I was always a John Wayne fan and was glad that he won his only Oscar for True Grit back in 1969. It was one of the very few roles where I felt he played a character instead of playing John Wayne. I really enjoyed the 1969 version and, in fact, watched it again on Wednesday night.
Today Teena and I went to see the newest version with Jeff Bridges as Rooster Cogburn. This version was supposed to be truer to the 1968 novel by Charles Portis.
"Following the murder of her father by hired hand Tom Chaney, 14-year-old farm girl Mattie Ross sets out to capture the killer. To aid her, she hires the toughest U.S. marshal she can find, a man with "true grit," Reuben J. "Rooster" Cogburn. Mattie insists on accompanying Cogburn, whose drinking, sloth, and generally reprobate character do not augment her faith in him. Against his wishes, she joins him in his trek into the Indian Nations in search of Chaney. They are joined by Texas Ranger LaBoeuf, who wants Chaney for his own purposes. The unlikely trio find danger and surprises on the journey, and each has his or her "grit"

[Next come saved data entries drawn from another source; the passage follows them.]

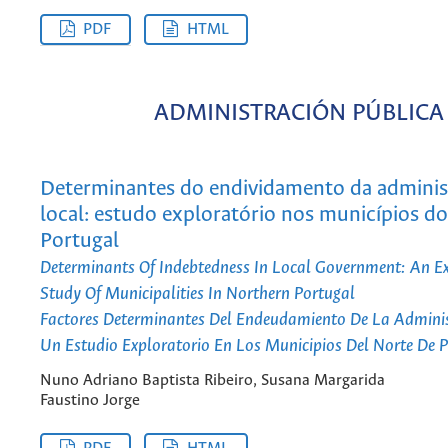
PDF
HTML
ADMINISTRACIÓN PÚBLICA
Determinantes do endividamento da adminis
local: estudo exploratório nos municípios do
Portugal
Determinants Of Indebtedness In Local Government: An E
Study Of Municipalities In Northern Portugal
Factores Determinantes Del Endeudamiento De La Adminis
Un Estudio Exploratorio En Los Municipios Del Norte De 
Nuno Adriano Baptista Ribeiro, Susana Margarida
Faustino Jorge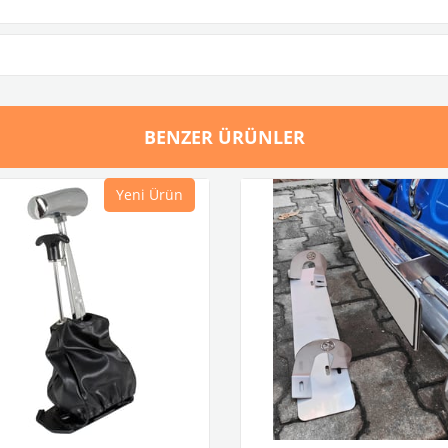
BENZER ÜRÜNLER
Yeni Ürün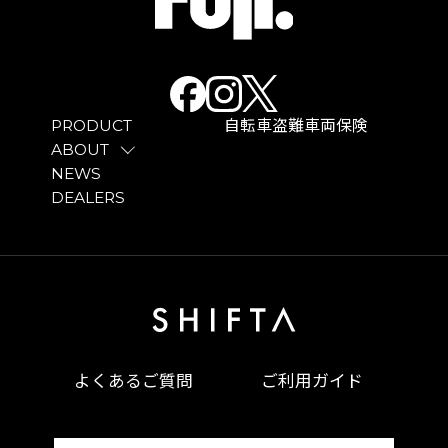
PRODUCT
自転車盗難車両保険
ABOUT
NEWS
DEALERS
よくあるご質問
ご利用ガイド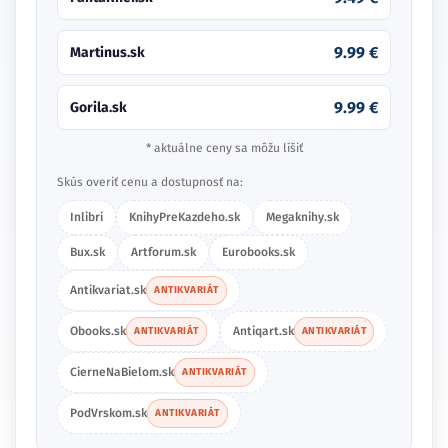
9.99 €
Martinus.sk
9.99 €
Gorila.sk
* aktuálne ceny sa môžu líšiť
Skús overiť cenu a dostupnosť na:
Inlibri
KnihyPreKazdeho.sk
Megaknihy.sk
Bux.sk
Artforum.sk
Eurobooks.sk
Antikvariat.sk
ANTIKVARIÁT
Obooks.sk
Antiqart.sk
ANTIKVARIÁT
ANTIKVARIÁT
CierneNaBielom.sk
ANTIKVARIÁT
PodVrskom.sk
ANTIKVARIÁT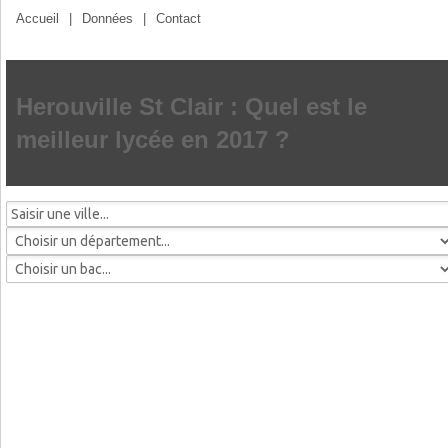
Accueil
|
Données
|
Contact
Herouville St Clair : Quel est le
meilleur lycée en 2017 ?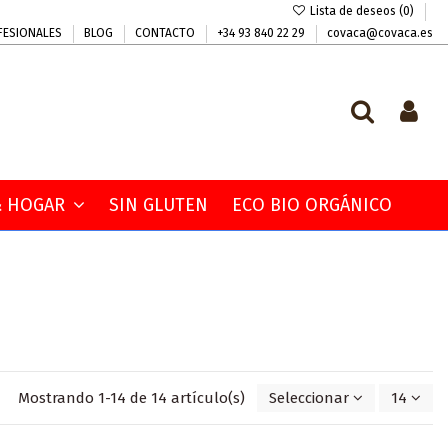
Lista de deseos (
0
)
FESIONALES
BLOG
CONTACTO
+34 93 840 22 29
covaca@covaca.es
 & HOGAR
SIN GLUTEN
ECO BIO ORGÁNICO
Mostrando 1-14 de 14 artículo(s)
Seleccionar
14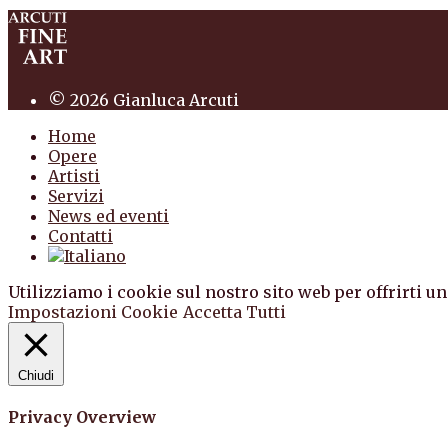
© 2026 Gianluca Arcuti
Home
Opere
Artisti
Servizi
News ed eventi
Contatti
Utilizziamo i cookie sul nostro sito web per offrirti un
Impostazioni Cookie
Accetta Tutti
Chiudi
Privacy Overview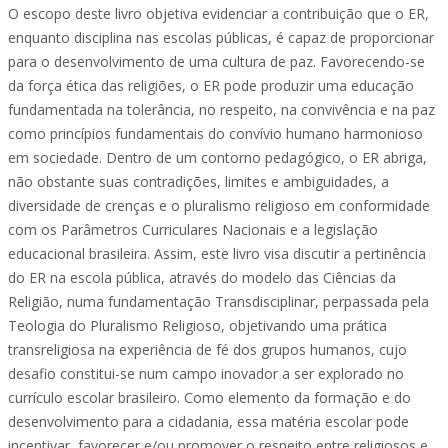
O escopo deste livro objetiva evidenciar a contribuição que o ER,
enquanto disciplina nas escolas públicas, é capaz de proporcionar
para o desenvolvimento de uma cultura de paz. Favorecendo-se
da força ética das religiões, o ER pode produzir uma educação
fundamentada na tolerância, no respeito, na convivência e na paz
como princípios fundamentais do convívio humano harmonioso
em sociedade. Dentro de um contorno pedagógico, o ER abriga,
não obstante suas contradições, limites e ambiguidades, a
diversidade de crenças e o pluralismo religioso em conformidade
com os Parâmetros Curriculares Nacionais e a legislação
educacional brasileira. Assim, este livro visa discutir a pertinência
do ER na escola pública, através do modelo das Ciências da
Religião, numa fundamentação Transdisciplinar, perpassada pela
Teologia do Pluralismo Religioso, objetivando uma prática
transreligiosa na experiência de fé dos grupos humanos, cujo
desafio constitui-se num campo inovador a ser explorado no
currículo escolar brasileiro. Como elemento da formação e do
desenvolvimento para a cidadania, essa matéria escolar pode
incentivar, favorecer e/ou promover o respeito entre religiosos e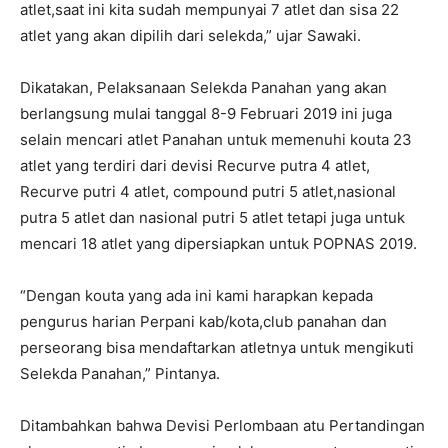
atlet,saat ini kita sudah mempunyai 7 atlet dan sisa 22
atlet yang akan dipilih dari selekda,” ujar Sawaki.
Dikatakan, Pelaksanaan Selekda Panahan yang akan
berlangsung mulai tanggal 8-9 Februari 2019 ini juga
selain mencari atlet Panahan untuk memenuhi kouta 23
atlet yang terdiri dari devisi Recurve putra 4 atlet,
Recurve putri 4 atlet, compound putri 5 atlet,nasional
putra 5 atlet dan nasional putri 5 atlet tetapi juga untuk
mencari 18 atlet yang dipersiapkan untuk POPNAS 2019.
“Dengan kouta yang ada ini kami harapkan kepada
pengurus harian Perpani kab/kota,club panahan dan
perseorang bisa mendaftarkan atletnya untuk mengikuti
Selekda Panahan,” Pintanya.
Ditambahkan bahwa Devisi Perlombaan atu Pertandingan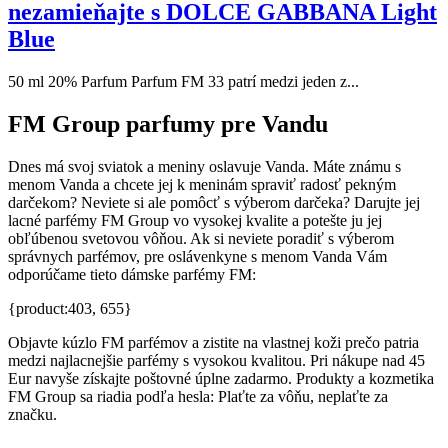
nezamieňajte s DOLCE GABBANA Light
Blue
50 ml 20% Parfum Parfum FM 33 patrí medzi jeden z...
FM Group parfumy pre Vandu
Dnes má svoj sviatok a meniny oslavuje Vanda. Máte známu s
menom Vanda a chcete jej k meninám spraviť radosť pekným
darčekom? Neviete si ale pomôcť s výberom darčeka? Darujte jej
lacné parfémy FM Group vo vysokej kvalite a potešte ju jej
obľúbenou svetovou vôňou. Ak si neviete poradiť s výberom
správnych parfémov, pre oslávenkyne s menom Vanda Vám
odporúčame tieto dámske parfémy FM:
{product:403, 655}
Objavte kúzlo FM parfémov a zistite na vlastnej koži prečo patria
medzi najlacnejšie parfémy s vysokou kvalitou. Pri nákupe nad 45
Eur navyše získajte poštovné úplne zadarmo. Produkty a kozmetika
FM Group sa riadia podľa hesla: Plaťte za vôňu, neplaťte za
značku.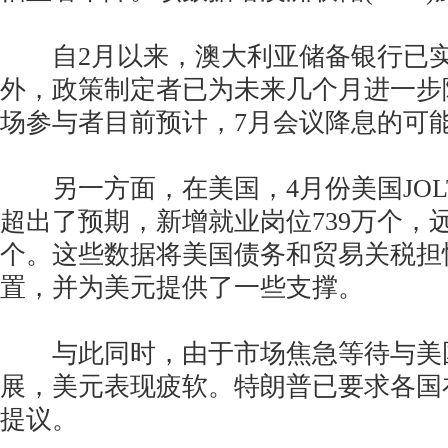
自2月以来，澳大利亚储备银行已实
外，政策制定者已为未来几个月进一步
场参与者目前预计，7月会议降息的可能
另一方面，在美国，4月份美国JOL
超出了预期，新增就业岗位739万个，远
个。这些数据将美国债务和贸易关税担
置，并为美元提供了一些支撑。
与此同时，由于市场焦急等待与美
展，美元表现疲软。特朗普已要求各国
提议。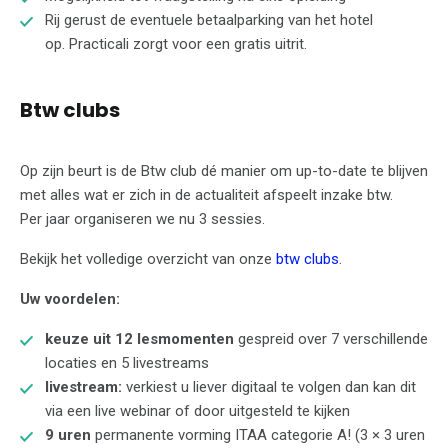
Rij gerust de eventuele betaalparking van het hotel
op. Practicali zorgt voor een gratis uitrit.
Btw clubs
Op zijn beurt is de Btw club dé manier om up-to-date te blijven
met alles wat er zich in de actualiteit afspeelt inzake btw.
Per jaar organiseren we nu 3 sessies.
Bekijk het volledige overzicht van onze
btw clubs
.
Uw voordelen:
keuze uit 12 lesmomenten
gespreid over 7 verschillende
locaties en 5 livestreams
livestream:
verkiest u liever digitaal te volgen dan kan dit
via een live webinar of door uitgesteld te kijken
9 uren
permanente vorming ITAA categorie A! (3 × 3 uren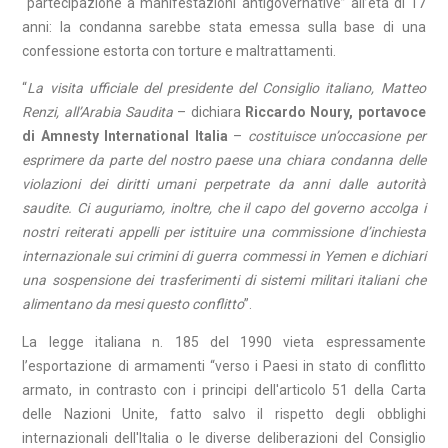
“partecipazione a manifestazioni antigovernative” all’età di 17
anni: la condanna sarebbe stata emessa sulla base di una
confessione estorta con torture e maltrattamenti.
“
La visita ufficiale del presidente del Consiglio italiano, Matteo
Renzi, all’Arabia Saudita
– dichiara
Riccardo Noury, portavoce
di Amnesty International Italia
–
costituisce un’occasione per
esprimere da parte del nostro paese una chiara condanna delle
violazioni dei diritti umani perpetrate da anni dalle autorità
saudite. Ci auguriamo, inoltre, che il capo del governo accolga i
nostri reiterati appelli per istituire una commissione d’inchiesta
internazionale sui crimini di guerra commessi in Yemen e dichiari
una sospensione dei trasferimenti di sistemi militari italiani che
alimentano da mesi questo conflitto
”.
La legge italiana n. 185 del 1990 vieta espressamente
l’esportazione di armamenti “verso i Paesi in stato di conflitto
armato, in contrasto con i principi dell'articolo 51 della Carta
delle Nazioni Unite, fatto salvo il rispetto degli obblighi
internazionali dell'Italia o le diverse deliberazioni del Consiglio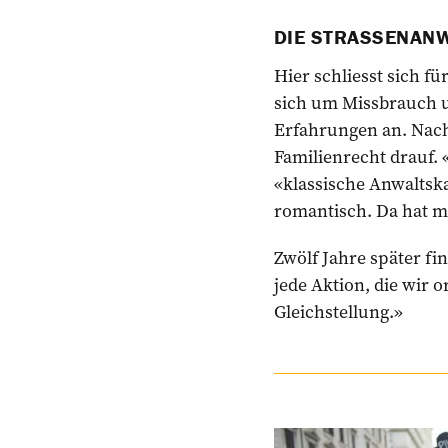
DIE STRASSENAN
Hier schliesst sich fü
sich um Missbrauch un
Erfahrungen an. Nach 
Familienrecht drauf. «
«klassische Anwaltska
romantisch. Da hat m
Zwölf Jahre später fin
jede Aktion, die wir 
Gleichstellung.»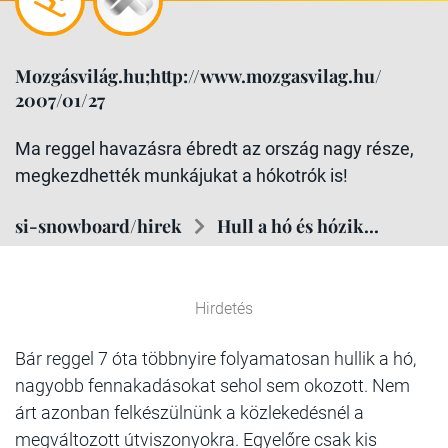
Mozgásvilág.hu;http://www.mozgasvilag.hu/
2007/01/27
Ma reggel havazásra ébredt az ország nagy része,
megkezdhették munkájukat a hókotrók is!
si-snowboard/hirek
Hull a hó és hózik...
Hirdetés
Bár reggel 7 óta többnyire folyamatosan hullik a hó,
nagyobb fennakadásokat sehol sem okozott. Nem
árt azonban felkészülnünk a közlekedésnél a
megváltozott útviszonyokra. Egyelőre csak kis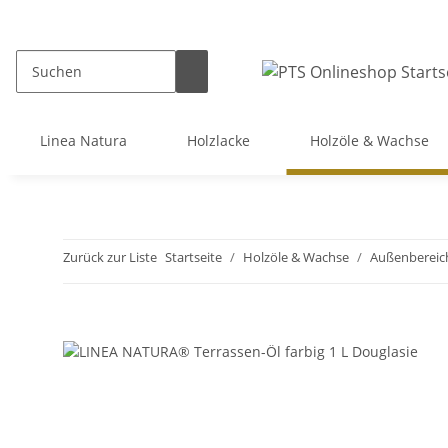
Linea Natura
Holzlacke
Holzöle & Wachse
Zurück zur Liste
Startseite
Holzöle & Wachse
Außenbereic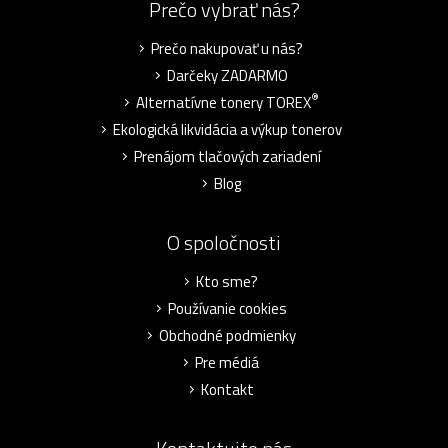
Prečo vybrať nás?
Prečo nakupovať u nás?
Darčeky ZADARMO
®
Alternatívne tonery TOREX
Ekologická likvidácia a výkup tonerov
Prenájom tlačových zariadení
Blog
O spoločnosti
Kto sme?
Používanie cookies
Obchodné podmienky
Pre médiá
Kontakt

This was an excellent version which I give an 8 out of 10. Jeff Bridges was a more slovenly Rooster but I thought both Bridges and Wayne played the role excellently. Hailee Steinfeld was excellent as Mattie Ross and very equal to Kim Darby who had the original role. The improvement in this movie was Matt Damon was much better than Glen Campbell as the Texas Ranger LeBoeuf (in the new version always pronounced Le Beef).
The 2010 have some different twists and is told in a slightly different manner. I thoroughly enjoyed both versions and would recommend seeing this on the big screen while you can.
Now after seeing both versions, next up for me is the book.